| What the task requires |
Copy each line below in which the string "educadores" appears.
+ + + + + + +
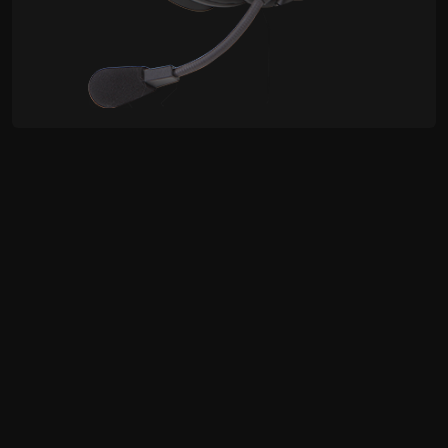
ITC-100SL
导播通话系统子机包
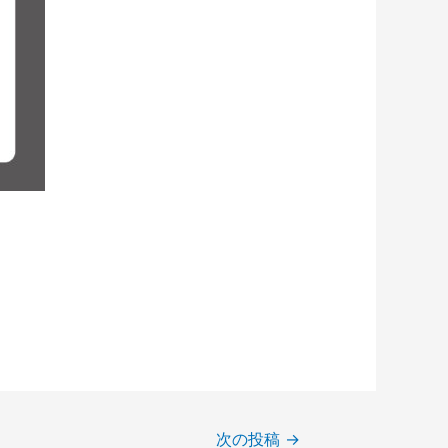
次の投稿
→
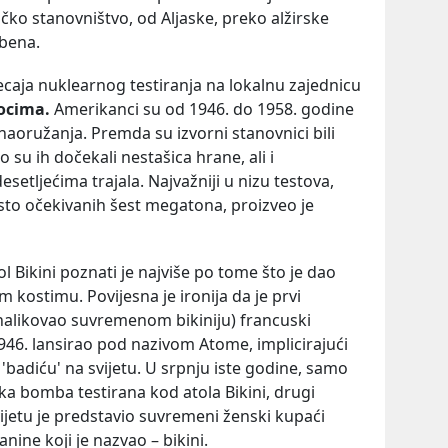
ko stanovništvo, od Aljaske, preko alžirske
ebena.
jecaja nuklearnog testiranja na lokalnu zajednicu
ocima.
Amerikanci su od 1946. do 1958. godine
aoružanja. Premda su izvorni stanovnici bili
su ih dočekali nestašica hrane, ali i
esetljećima trajala. Najvažniji u nizu testova,
esto očekivanih šest megatona, proizveo je
Bikini poznati je najviše po tome što je dao
ostimu. Povijesna je ironija da je prvi
e nalikovao suvremenom bikiniju) francuski
946. lansirao pod nazivom Atome, implicirajući
adiću' na svijetu. U srpnju iste godine, samo
ka bomba testirana kod atola Bikini, drugi
ijetu je predstavio suvremeni ženski kupaći
nine koji je nazvao – bikini.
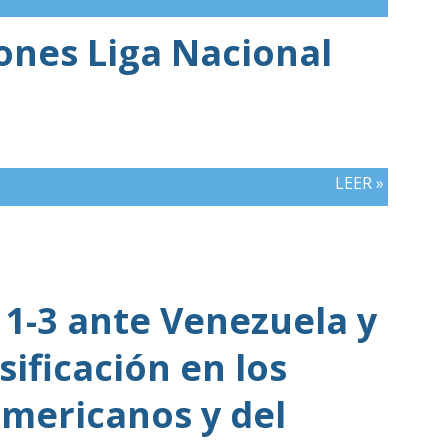
iones Liga Nacional
LEER »
1-3 ante Venezuela y
sificación en los
mericanos y del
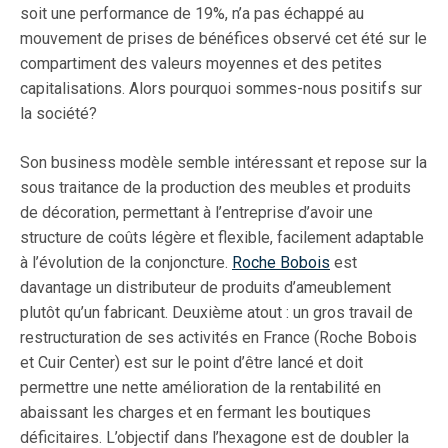
soit une performance de 19%, n’a pas échappé au
mouvement de prises de bénéfices observé cet été sur le
compartiment des valeurs moyennes et des petites
capitalisations. Alors pourquoi sommes-nous positifs sur
la société?
Son business modèle semble intéressant et repose sur la
sous traitance de la production des meubles et produits
de décoration, permettant à l’entreprise d’avoir une
structure de coûts légère et flexible, facilement adaptable
à l’évolution de la conjoncture.
Roche Bobois
est
davantage un distributeur de produits d’ameublement
plutôt qu’un fabricant. Deuxième atout : un gros travail de
restructuration de ses activités en France (Roche Bobois
et Cuir Center) est sur le point d’être lancé et doit
permettre une nette amélioration de la rentabilité en
abaissant les charges et en fermant les boutiques
déficitaires. L’objectif dans l’hexagone est de doubler la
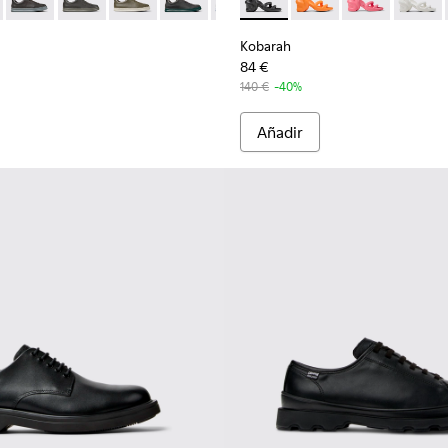
.
226-017 - Zapatillas de piel negras para hombre.
r - K100226-165
Runner - K100226-163
Runner - K100226-162
Runner - K100226-161
Runner - K100226-154
Runner - K100226-146
Kobarah - K100839-006 - San
Runner - K100226-140
Kobarah - K100839-0
Runner - K100226-
Kobarah - K10
Runner - K
Kobara
Runn
Kobarah
84 €
140 €
-40%
Añadir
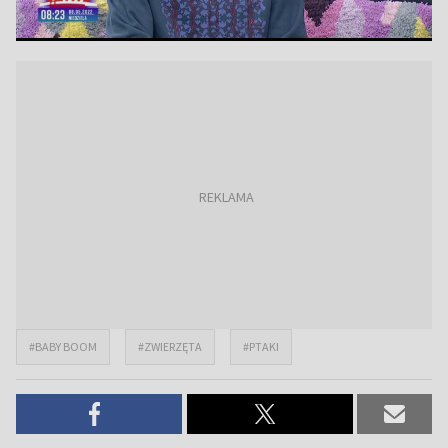
#BABY BOOM
#ZWIERZĘTA
#PTAKI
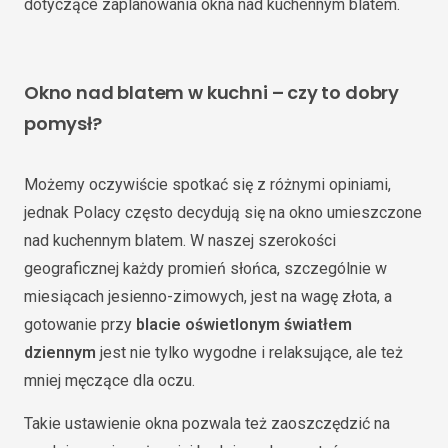
dotyczące zaplanowania okna nad kuchennym blatem.
Okno nad blatem w kuchni – czy to dobry
pomysł?
Możemy oczywiście spotkać się z różnymi opiniami,
jednak Polacy często decydują się na okno umieszczone
nad kuchennym blatem. W naszej szerokości
geograficznej każdy promień słońca, szczególnie w
miesiącach jesienno-zimowych, jest na wagę złota, a
gotowanie przy
blacie oświetlonym światłem
dziennym
jest nie tylko wygodne i relaksujące, ale też
mniej męczące dla oczu.
Takie ustawienie okna pozwala też zaoszczędzić na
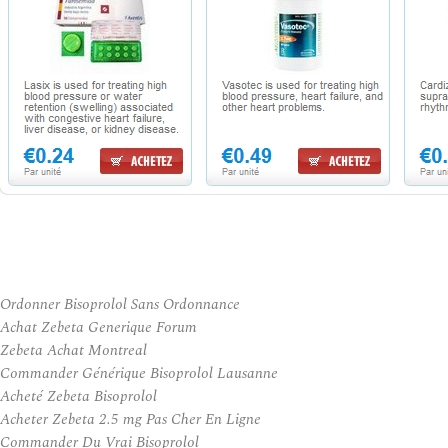
Ordonner Bisoprolol Sans Ordonnance
Achat Zebeta Generique Forum
Zebeta Achat Montreal
Commander Générique Bisoprolol Lausanne
Acheté Zebeta Bisoprolol
Acheter Zebeta 2.5 mg Pas Cher En Ligne
Commander Du Vrai Bisoprolol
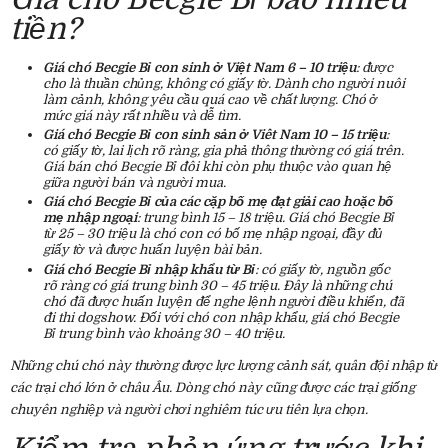
tiền?
Giá chó Becgie Bỉ con sinh ở Việt Nam 6 – 10 triệu
: được
cho là thuần chủng, không có giấy tờ. Dành cho người nuôi
làm cảnh, không yêu cầu quá cao về chất lượng. Chó ở
mức giá này rất nhiều và dễ tìm.
Giá chó Becgie Bỉ con sinh sản ở Viêt Nam 10 – 15 triệu
:
có giấy tờ, lai lịch rõ ràng, gia phả thông thường có giá trên.
Giá bán chó Becgie Bỉ đôi khi còn phụ thuộc vào quan hệ
giữa người bán và người mua.
Giá chó Becgie Bỉ của các cặp bố mẹ đạt giải cao hoặc bố
mẹ nhập ngoại
: trung bình 15 – 18 triệu. Giá chó Becgie Bỉ
từ 25 – 30 triệu là chó con có bố mẹ nhập ngoại, đầy đủ
giấy tờ và được huấn luyện bài bản.
Giá chó Becgie Bỉ nhập khẩu từ Bỉ
: có giấy tờ, nguồn gốc
rõ ràng có giá trung bình 30 – 45 triệu. Đây là những chú
chó đã được huấn luyện để nghe lệnh người điều khiển, đã
đi thi dogshow. Đối với chó con nhập khẩu, giá chó Becgie
Bỉ trung bình vào khoảng 30 – 40 triệu.
Những chú chó này thường được lực lượng cảnh sát, quân đội nhập từ
các trại chó lớn ở châu Âu. Dòng chó này cũng được các trại giống
chuyên nghiệp và người chơi nghiêm túc ưu tiên lựa chọn.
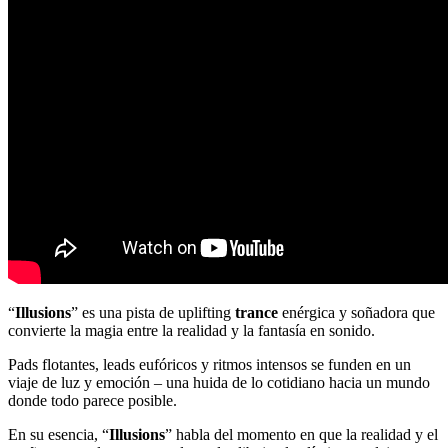
“
Illusions
” es una pista de uplifting
trance
enérgica y soñadora que
convierte la magia entre la realidad y la fantasía en sonido.
Pads flotantes, leads eufóricos y ritmos intensos se funden en un
viaje de luz y emoción – una huida de lo cotidiano hacia un mundo
donde todo parece posible.
En su esencia, “
Illusions
” habla del momento en que la realidad y el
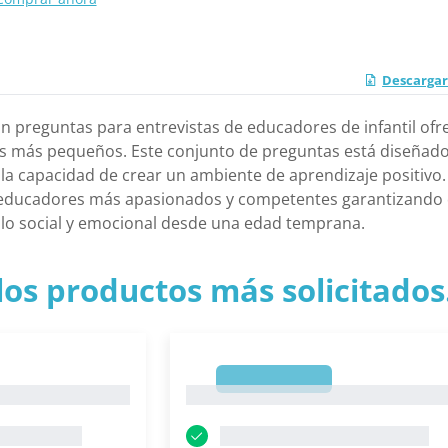
Descargar
n preguntas para entrevistas de educadores de infantil ofr
s más pequeños. Este conjunto de preguntas está diseñado
la capacidad de crear un ambiente de aprendizaje positivo. A
s educadores más apasionados y competentes garantizando 
lo social y emocional desde una edad temprana.
los productos más solicitados.
1
1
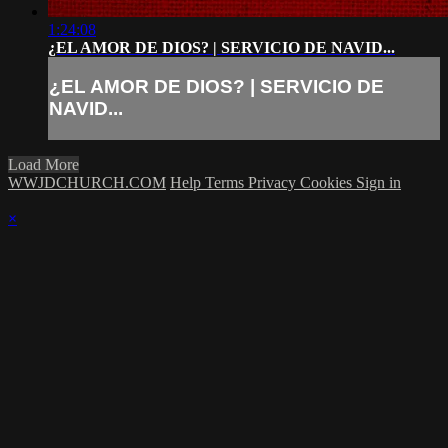
1:24:08
¿EL AMOR DE DIOS? | SERVICIO DE NAVID...
¿EL AMOR DE DIOS? | SERVICIO DE
NAVID...
Load More
WWJDCHURCH.COM
Help
Terms
Privacy
Cookies
Sign in
×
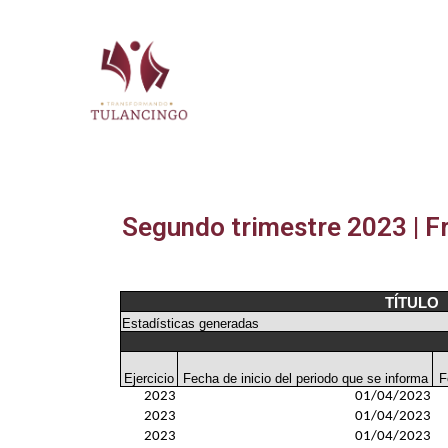
2024-2027
Segundo trimestre 2023 | F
+ + + + + + +
| Response for this exercise |
n preguntas para entrevistas de educadores de infantil ofr
s educadores más apasionados y competentes garantizando 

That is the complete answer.